Closed roigcarlo closed 8 years ago
I decided to go for option 3.
Sounds like a good approach.
Can unit tests be added to this PR that use the filters parameter?
I was trying to see the size difference of files for different compression levels. But the script I wrote (see https://gist.github.com/nathanfranklin/6bac2cb3cb7c56e2c8cd) produces some odd results. It seems like something is not working? Or I am at least confused by the results.
Here are the strange results of writing 10000 particles to a file:
It could be that you must specifically set each table object to compress its data. By default PyTables doesn't compress tables and I'm unsure if setting the filters attribute in the PyTables.open_file method does that either. Maybe it's worth to check...
It could be that you must specifically set each table object to compress its data. By default PyTables doesn't compress tables and I'm unsure if setting the filters attribute in the PyTables.open_file method does that either. Maybe it's worth to check...
I was wondering the same thing. The documentation for filters
at http://www.pytables.org/usersguide/libref/file_class.html though makes it sound like the filter settings should "propogate" down to all the children nodes. Strange.
I also understud that the filter was being propagated. I will make some additional test using your script. It can perfectly be as Tuomas suggest, or maybe its a problem with the shuffle
option, which anyway should automatically set to True...
I have run some tests with different parameters. If not indicated the default values are:
Options:
Particles:
Compression level:
Different number of particles with fixed options
Particles Nº | No compressed | Normal | high-compressed |
---|---|---|---|
10 | 236.926 | 43.964 | 43.299 |
100 | 301.566 | 53.249 | 48.186 |
1000 | 1.206.526 | 108.082 | 117.310 |
10000 | 10.851.214 | 699.851 | 643.411 |
Different compression lib
complib | No compressed | Normal | high-compressed |
---|---|---|---|
zlib | 301.566 | 50.999 | 49.417 |
lzo | 301.566 | 56.093 | 56.093 |
bzip2 | 301.566 | 47.816 | 47.816 |
blosc | 301.566 | 53.718 | 55.730 |
Fletcher and shuffle:
fletcher32 | No compressed | Normal | high-compressed |
---|---|---|---|
True | 301.758 | 51.164 | 48.308 |
False | 301.566 | 50.966 | 48.152 |
shuffle | No compressed | Normal | high-compressed |
---|---|---|---|
True | 301.566 | 51.002 | 48.130 |
False | 301.566 | 54.072 | 49.780 |
I am going to test what is the effect if we change the number of CUBA in each particle, but as you can see the results are quite consistent and basically what I would have expected ( Maybe we should move to bzip2?)

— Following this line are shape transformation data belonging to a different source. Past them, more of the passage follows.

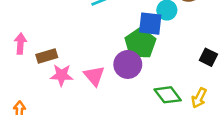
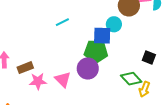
green pentagon: (140, 43) -> (96, 51), turned -30
green diamond: (168, 95) -> (131, 79), moved

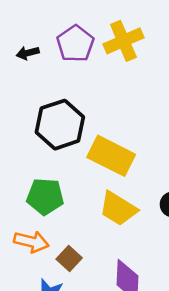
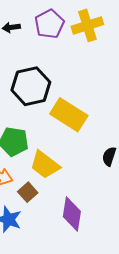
yellow trapezoid: (118, 209) -> (45, 165), moved

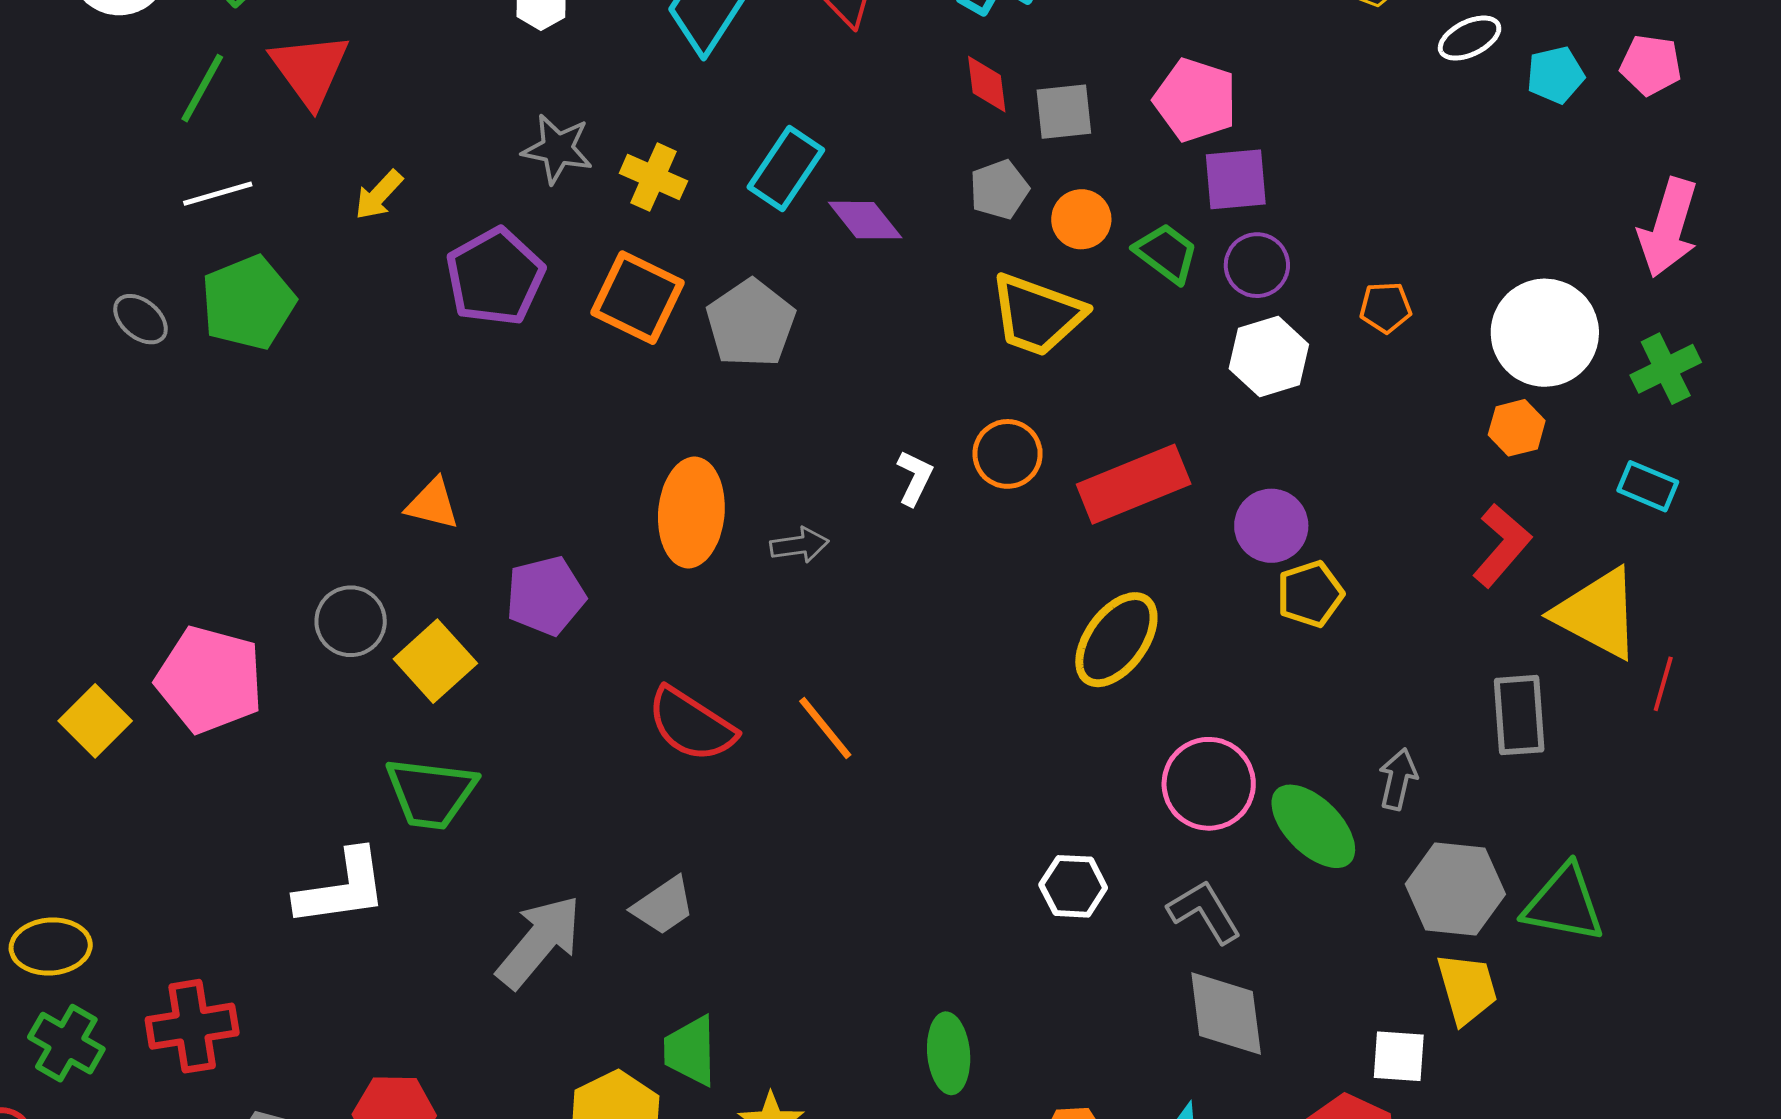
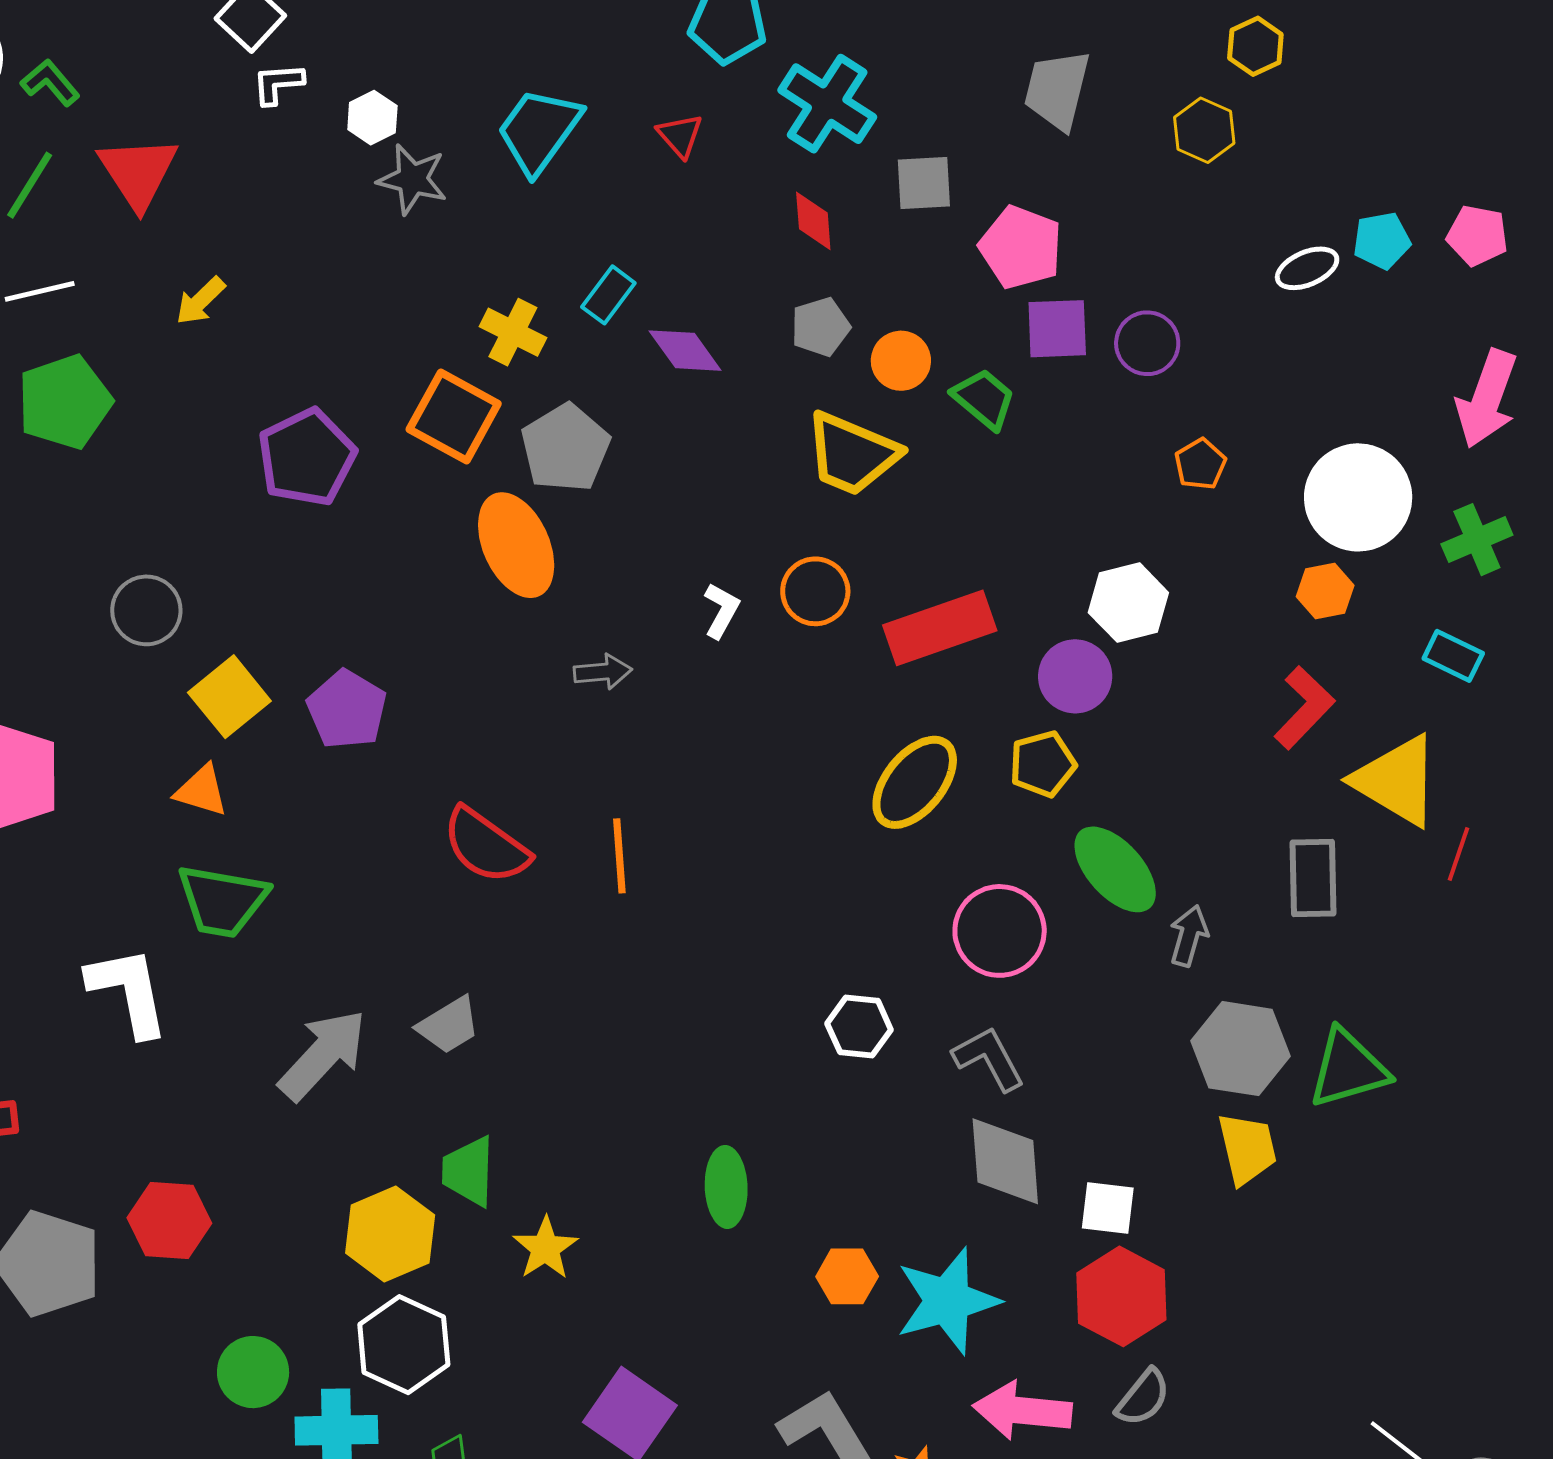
white ellipse: (1470, 38) -> (1307, 268), moved
gray square: (1064, 112) -> (924, 183), moved
gray star: (557, 149) -> (412, 179), moved
cyan rectangle: (786, 168) -> (608, 295), size x0.7
yellow cross: (653, 177) -> (513, 332), moved
purple circle: (1257, 265) -> (1147, 343), moved
purple pentagon: (495, 277) -> (307, 457), moved
orange pentagon: (1386, 307) -> (1200, 464), turned -30
white hexagon: (1269, 357) -> (1128, 603), moved
orange triangle: (433, 504) -> (201, 791), moved
orange ellipse: (691, 512) -> (516, 545), moved, turned -32
yellow pentagon: (1310, 594) -> (1043, 764), moved
purple pentagon: (546, 596) -> (347, 710), turned -30
gray circle: (351, 621) -> (146, 610), moved
yellow square: (435, 661) -> (229, 697), moved
orange line: (825, 728) -> (619, 856), turned 32
green ellipse: (1313, 826) -> (1115, 869), moved
white L-shape: (342, 888) -> (128, 991), turned -96
green triangle: (1564, 904) -> (1348, 1069), turned -30
white square: (1399, 1056) -> (1108, 1208), moved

For now I am unable to reproduce @nathanfranklin results. Maybe it would be interesting if someone could also perform the test just to confirm that is either working or not
10000 | 10.851.214 | 699.851 | 643.411
This looks much better than the numbers I had seen. Was this using the script I posted earlier? I am wondering if there was a mistake in the script..or problem with my environment (pytables, hdf5). I am out of the office today but will try to test things out on Monday.
Yep, this is using your script as a base ( with some additional cases ).
I run the test on Archlinux and Fedora 22, not sure if this affects the output in some way. I will try to set up a VM with ubuntu just to make sure
Cool! My results were from SUSE. I don't know what version things I was using (hdf5, tables). I suspect that is where the problem was. Hopefully, it will be clear on Monday what was wrong with my system.
On openSUSE 13.1 (x86_64), I still get the strange numbers that suggest the compression isn't working on my system. I am using HDF5 library version: 1.8.12 and tables version 3.1.1
size of default compressed file: 10852306 bytes
size of not-compressed file: 10851254 bytes
size of high-compressed file: 10851510 bytes
I upgraded to tables-3.2.2 and I got the same results.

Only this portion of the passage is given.